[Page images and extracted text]
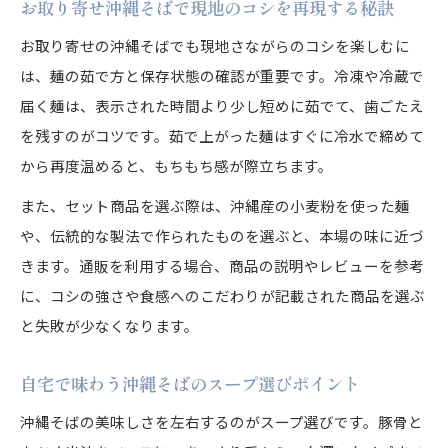
お取り寄せ沖縄そばで現地のコシを再現する秘訣
沖縄そば通販で広がる食文化の魅力
沖縄そばセットで家庭に伝統の和をプラス
お取り寄せの沖縄そばでも現地さながらのコシを楽しむに
県外発送可能な沖縄そばの楽しみ方
は、麺の茹で方と保存状態の確認が重要です。冷凍や冷蔵で
届く麺は、表示された時間より少し短めに茹でて、歯ごたえ
健康志向でも安心な沖縄そば素材の選び方
を残すのがコツです。茹で上がった麺はすぐに冷水で締めて
沖縄そばの素材にこだわる健康派の選択基準
から再度温めると、もちもち感が際立ちます。
お取り寄せ沖縄そばで無添加素材を見極める
また、セット商品を選ぶ際は、沖縄産の小麦粉を使った麺
沖縄そば通販で選ぶ安全な原材料チェック
や、伝統的な製法で作られたものを選ぶと、本場の味に近づ
健康志向の方におすすめの沖縄そばポイント
きます。通販を利用する場合、商品の説明やレビューを参考
沖縄そばの栄養バランスと美味しさの両立術
に、コシの強さや食感へのこだわりが記載された商品を選ぶ
沖縄そばのセットで家族時間を特別に演出
と失敗が少なくなります。
沖縄そばセットで家族の食卓が華やぐ理由
お取り寄せ沖縄そばで団らんを楽しむコツ
自宅で味わう沖縄そばのスープ選びポイント
沖縄そばセットの選び方とアレンジアイデア
沖縄そばの美味しさを左右するのがスープ選びです。豚骨と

EXERCISE —
Exact output of each line above is wanted, without the pictures.

RESPONSE —
お取り寄せ沖縄そばで現地のコシを再現する秘訣
沖縄そば通販で広がる食文化の魅力
沖縄そばセットで家庭に伝統の和をプラス
お取り寄せの沖縄そばでも現地さながらのコシを楽しむに
県外発送可能な沖縄そばの楽しみ方
は、麺の茹で方と保存状態の確認が重要です。冷凍や冷蔵で
届く麺は、表示された時間より少し短めに茹でて、歯ごたえ
健康志向でも安心な沖縄そば素材の選び方
を残すのがコツです。茹で上がった麺はすぐに冷水で締めて
沖縄そばの素材にこだわる健康派の選択基準
から再度温めると、もちもち感が際立ちます。
お取り寄せ沖縄そばで無添加素材を見極める
また、セット商品を選ぶ際は、沖縄産の小麦粉を使った麺
沖縄そば通販で選ぶ安全な原材料チェック
や、伝統的な製法で作られたものを選ぶと、本場の味に近づ
健康志向の方におすすめの沖縄そばポイント
きます。通販を利用する場合、商品の説明やレビューを参考
沖縄そばの栄養バランスと美味しさの両立術
に、コシの強さや食感へのこだわりが記載された商品を選ぶ
沖縄そばのセットで家族時間を特別に演出
と失敗が少なくなります。
沖縄そばセットで家族の食卓が華やぐ理由
お取り寄せ沖縄そばで団らんを楽しむコツ
自宅で味わう沖縄そばのスープ選びポイント
沖縄そばセットの選び方とアレンジアイデア
沖縄そばの美味しさを左右するのがスープ選びです。豚骨と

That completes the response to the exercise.